Eröffnungsworte von Dr. Gerhard Kilger
Dr. Gerhard Kilger in seiner Funktion als Direktor des Museums auch verantwortlich für das Festival fokussierte das Fachpublikum auf innovative Museumskonzepte durch gestalterische Vermittlungsarbeit-en. Es wird die Frage gestellt, wie sich das Staunen der Menschen in Ausstellungen oder Museen manifestiert, wodurch das Staunen erzeugt wird oder warum überhaupt gestaunt wird. Ist es Überraschung, Erinnerung, Offenheit, Bildungshunger, Langeweile was uns zum Staunen bringt? Bleiben wir ein bisschen bei der Überraschung. Diese Gefühlslage wollen wir als Ausdruck hoher Wertschaetzung und als Initialzündung zur Aufnahmewilligkeit neuer Inhalte ansehen. Welchen Anteil hat Neugierde, welchen Lernerfekt hat das Experimentieren und wie bewältigt ein Ausstellungsbereich den Anspruch und Wunsch der Besucher unterhaltsam, lehrreich, eindrücklich zu sein, damit es einen inneren Wiederhall gibt und ein Erlebnis entsteht?

Blick von der Publikumsseite auf die Bühne in der Stahlhalle

Die Referenten der unterschiedlichsten Museen erzählen von ihren Erfahrungen, Erfolgen und Rückschlägen.
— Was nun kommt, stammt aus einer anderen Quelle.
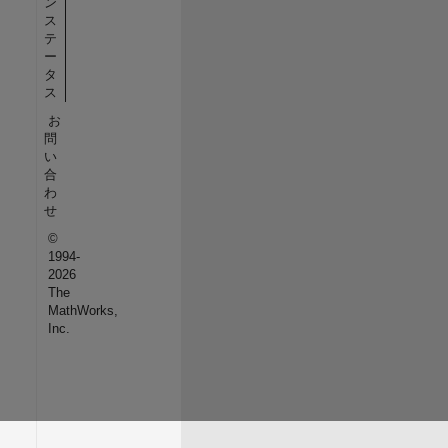
ン
ス
テ
ー
タ
ス
お
問
い
合
わ
せ
©
1994-
2026
The
MathWorks,
Inc.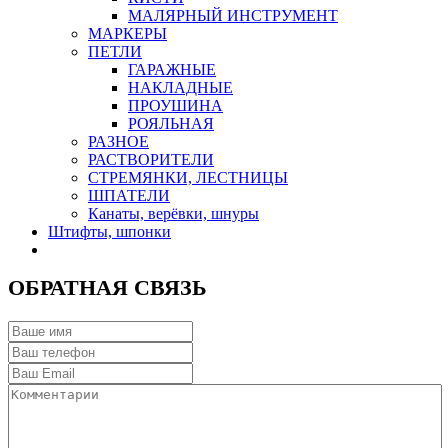
МАЛЯРНЫЙ ИНСТРУМЕНТ
МАРКЕРЫ
ПЕТЛИ
ГАРАЖНЫЕ
НАКЛАДНЫЕ
ПРОУШИНА
РОЯЛЬНАЯ
РАЗНОЕ
РАСТВОРИТЕЛИ
СТРЕМЯНКИ, ЛЕСТНИЦЫ
ШПАТЕЛИ
Канаты, верёвки, шнуры
Штифты, шпонки
ОБРАТНАЯ СВЯЗЬ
Und immer versuchen sie differenzierte Strategien fuer die Darstellung von Objekten, von immateriellen Zustaenden, von tabuisierten Themen, von Forschung und Wissenschaft, Kultur und Menschsein zu erläutern. Literaturmuseen stellen ihre Sammlungen und Artefakte anders vor als die Biologie, Physik, Medizin, Kulturgeschichte, Malerei alter und neuer Künstler usw. Wie können Inhalte adäquat bereit gestellt werden?



Blick in das Konferenzszenario. Die Stahlhalle mit blau angestrahlten Stahlobjekten.
Ansätze von Szenografen der klassischen Gattungen wie Theater, Oper und Bühnenaufführung werden ausgeführt, aber auch von Jenen, die kurzfristige Interventionen im urbanen öffentlichen Raum initiieren, den Guierrillia Szenografen oder von Agenturen der Szenografie für markantile Kulturpräsentationen wie EXPOS oder Roadshows.

Schneckeninvasion. Eine urbane Intervention der Szenografie Masterklasse von Prof. Oliver Langbein.

Eine Theologin erläutert den Anspekt des Unverhofften in der Sakralarchitektur der Gotik und Romanik, ein Oberst der Bundeswehr zeigt Konzepte und Ideen im Dresdner Museum für Militärische Geschichte auf. Von Konzepten und Überlegungen über Best Practise Case Studies zur wissenschaftlichen Studie und zur Erforschung des menschlichen Verhaltens.


Mittig, die zweite von rechts, mit der dunklen Brille sitzt Lea Mirbach im Publikum. Sie ist die Gründerin und Betreiberin des blogs: szenografans.wordpress.com. Eine Institution, die wächst, gewinnt und zu einer Quelle von gebündelten Szenografie Wissen wird.

Ich werde in den nächsten Beiträgen die bewegenden Gedanken und Vorträge darlegen. Das kann zu einem Verriss aber auch zur Lobeshymne führern. Alles in allem empfehle ich dieses Kolloquium für die, die intellektuelle Mischung und Wissenschaft mit Beispielen aus den Szene schätzen.